(C) Friedemann Wulff-Woesten, (symbolisch; kein Bezug), 2010, Bild: flickr (nicht portiert) (CC BY-NC-SA 2.0)

Verfassungs- und Europarechtler würden lauf Informationen von "Welt am Sonntag" Verfassungsklagen gegen die Anleihenaufkäufe der Europäischen Zentralbank (EZB) nur wenig Chancen auf Erfolg einräumen. Man bezeichnet die Klageanstrengungen als "reinen Verzweiflungsakt" der Euro-Gegner, so Christoph Schalast, Professor für Europarecht an der Privathochschule Frankfurt School of Finance & Management.
Die Euro-Rettungspolitik wird am 11. und 12. Juni 2013 durch das deutsche Bundesverfassungsgericht geprüft. Einige der Europa- und Verfassungsrechtler würden die gefahrene Politik der Europäischen Zentralbank zwar für rechtlich problematisch halten, doch seien Anleihenaufkäufe kompetenzwidrig, sagte der Europarechtler und frühere deutsche Verteidigungsminister Rupert Scholz zur Thematik.
Man gehe nicht davon aus, dass das Bundesverfassungsgericht der Klage stattgeben wird. "Ich denke, dass sich die Verfassungsrichter scheuen werden, der [Europäischen Zentralbank] so gravierende Kompetenzverstöße vorzuwerfen, dass sie nicht nur gegen Europarecht verstoßen, sondern auch gegen deutsches Verfassungsrecht", sagt Helmut Siekmann, Professor für Währungs- und Notenbankrecht an der Universität Frankfurt.

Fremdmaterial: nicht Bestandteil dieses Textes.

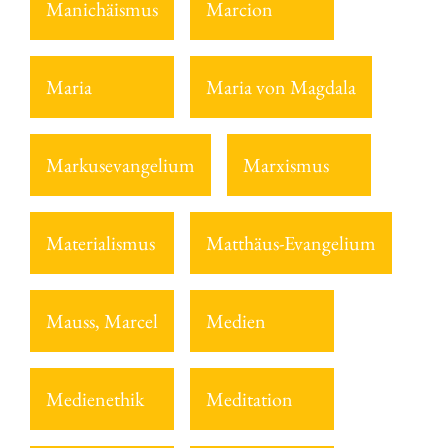
Manichäismus
Marcion
Maria
Maria von Magdala
Markusevangelium
Marxismus
Materialismus
Matthäus-Evangelium
Mauss, Marcel
Medien
Medienethik
Meditation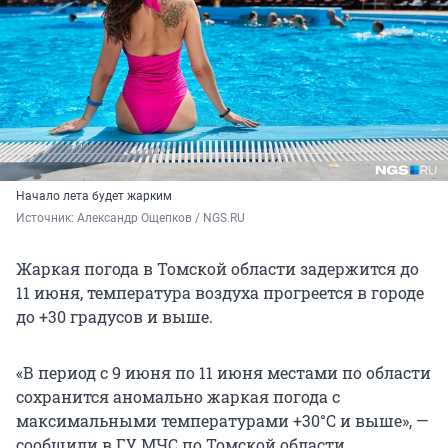
Начало лета будет жарким
Источник: 
Александр Ощепков / NGS.RU
Жаркая погода в Томской области задержится до
11 июня, температура воздуха прогреется в городе
до +30 градусов и выше.
«В период с 9 июня по 11 июня местами по области
сохранится аномально жаркая погода с
максимальными температурами +30°С и выше», —
сообщили в ГУ МЧС по Томской области.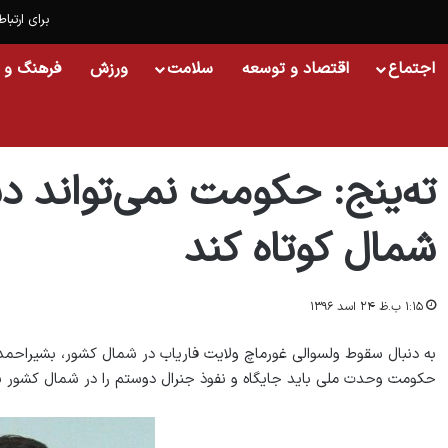
برای ارتباط
اجتماع
اقتصاد و توسعه
سلامت
ورزش
فرهنگ و 
خانه
/
افغانستان
/
ته‌ینج: حکومت نمی‌تواند دست جنرال دوستم را از شمال کوتاه ک
ته‌ینج: حکومت نمی‌تواند د
شمال کوتاه کند
۱:۱۵ ب.ظ ۲۴ اسد ۱۳۹۶
به دنبال سقوط ولسوالی غورماچ ولایت فاریاب در شمال کشور، بشیراحمد
حکومت وحدت ملی باید جایگاه و نفوذ جنرال دوستم را در شمال کشور بپ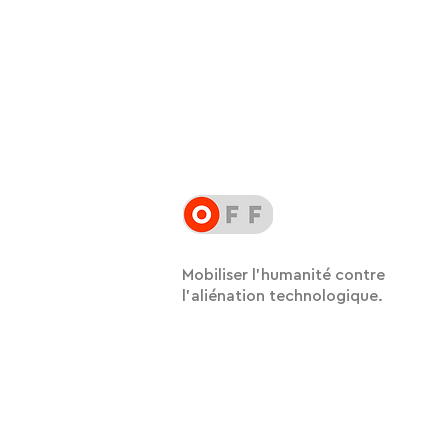
Mobiliser l'humanité contre
l'aliénation technologique.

Ein solches Urteil könnte dramatische Auswirkungen haben."Mit einer solchen Entscheidung wäre nicht nur die gemeinsame Geldpolitik am Ende, sondern auch die [Europäische Union] insgesamt", sagt der Speyerer Verfassungsrechtler Joachim Wieland. Hinzu würde auch noch eine andere Hürde kommen.
So hatte sich das deutsche Bundesverfassungsgericht "quasi" dazu verpflichtet, keine derart gravierenden Kompetenzverletzungen zu rügen, ohne den Europäischen Gerichtshof (EuGH) mit einzubinden. "In Karlsruhe hat man sicherlich Hemmungen, den Fall dem [Europäischen Gerichtshof] vorzulegen, zumal das Risiko besteht, dass man die Sache dort ganz anders beurteilt und keinerlei Verstoß gegen EU-Recht sieht", sagt Oliver Sauer, Staatsrechtler beim Centrum für Europäische Politik (CEP) in Freiburg.
"Die bisherigen Erfahrungen sprechen eher dafür, dass sie den OMT-Beschluss für noch eben zulässig erklären werden, aber die engen Grenzen aufzeigen, bis zu denen die Europäische Zentralbank gehen darf", so Siekmann in seinen Ausführungen zur Sache. Auch Wieland erwartet, dass das Bundesverfassungsgericht das Programm zwar billigt, aber auch sagen wird, was die Europäische Zentralbank nicht darf - nämlich "dass ein Anleihenkaufprogramm eben nur zulässig ist, wenn es der Stabilisierung der Finanzmärkte dient und nicht der Staatsfinanzierung."
Damit, so hofft man, hätte das Verfahren beim Bundesverfassungsgericht doch noch eine Wirkung. "Im Ergebnis werden dadurch die Spielräume für künftige Maßnahmen der Europäischen Zentralbank deutlich eingeschränkt werden", glaubt Siekmann. Es könnte der Europäischen Zentralbank schwerer fallen, die eng gefassten Bedingungen des OMT-Programms wieder über den Haufen zu werfen, wenn es die Not eines Krisenlandes geboten erscheinen lässt.
Doch auch derartige Bedingungen wären für die Europäische Zentralbank wohl nicht bindend. "In diesem Fall zeigt sich einmal mehr Macht und Ohnmacht des Bundesverfassungsgerichts", sagt der Staatsrechtler Wieland. Es könne eben nicht für sich in Anspruch nehmen, abschließend über Europarecht zu urteilen.